A reflexão que aqui se inicia está fundamentalmente ligada à necessidade de se desenvolver a noção de espaço público em um sentido muito específico.

O espaço público está diretamente ligado tanto à ação como ao discurso, ambos dotados de sentido na constituição de um "mundo comum", sendo que este remete a um sentimento de partilha de um destino igualmente comum (TELLES, 1990:28). No que concerne aos camelôs, a constituição de sindicatos e a ocorrência de movimentos reivindicatórios anunciam uma novidade, tendo em vista que, até então, todas as experiências associativas entre trabalhadores urbanos centravam-se nas reivindicações nascidas no seio das indústrias de ponta (sobretudo as metalúrgicas) e seus personagens partilhavam a mesma situação de formalidade no que diz respeito à relações trabalhistas, mesmo que marcadas por altos índices de exploração. De um modo geral, os informais não se mobilizavam. Estavam tão somente unidos pela solidão de quem luta hoje para obter um trabalho que talvez não esteja disponível na manhã seguinte.

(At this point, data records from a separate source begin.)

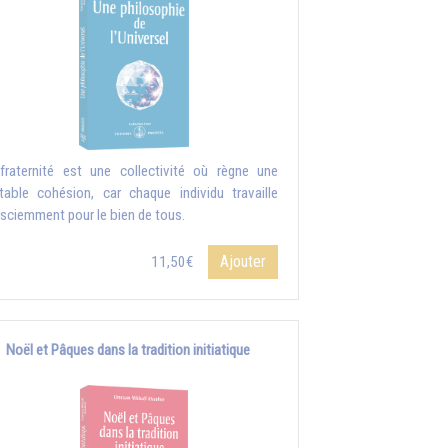
fraternité est une collectivité où règne une
itable cohésion, car chaque individu travaille
sciemment pour le bien de tous.
Ajouter
11,50€
Noël et Pâques dans la tradition initiatique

Contudo, os acontecimentos decorrentes dos conflitos entre camelôs, comerciantes e Estado parecem sugerir um novo estatuto para os informais, ainda mais se for levado em conta o crescente número de desempregados e o aumento da precarização das relações de trabalho. Citando Sabóia, Ermínia Maricato afirma que, em São Paulo, entre 1982 e 1992, o número de trabalhadores com carteira assinada caiu de 64% para 58%. No mesmo período, os trabalhadores por conta própria (5% em 1982) representavam 20% da população ocupada em 1992 (MARICATO, 1996:50). Os últimos dados fornecidos pela Fundação Seade, em conjunto com o DIEESE, só vêm reiterar a situação aludida. Mas o que significa esse novo estatuto?

No livro Trabalhador por Conta Própria sob o Capital, Reginaldo Prandi, ao traçar um quadro a partir do dispêndio de força de trabalho em atividades com nula ou quase nula capitalização, do auxílio de membros da família e da ausência de vínculo empregatício (PRANDI, 1978:25-6), afirma que as pessoas nessa situação não estabelecem relações de cooperação necessárias à existência (PRANDI, 1978:40). Constituem o que o autor chamou de classe intermediária, cujos interesses escapam à oposição entre capital e assalariamento. Conseqüentemente, não possuem um projeto político próprio capaz de dar sentido à sociedade como um todo (PRANDI, 1978:69), pois o capital pode, a qualquer momento, recrutar essa força de trabalho (PRANDI, 1978:40).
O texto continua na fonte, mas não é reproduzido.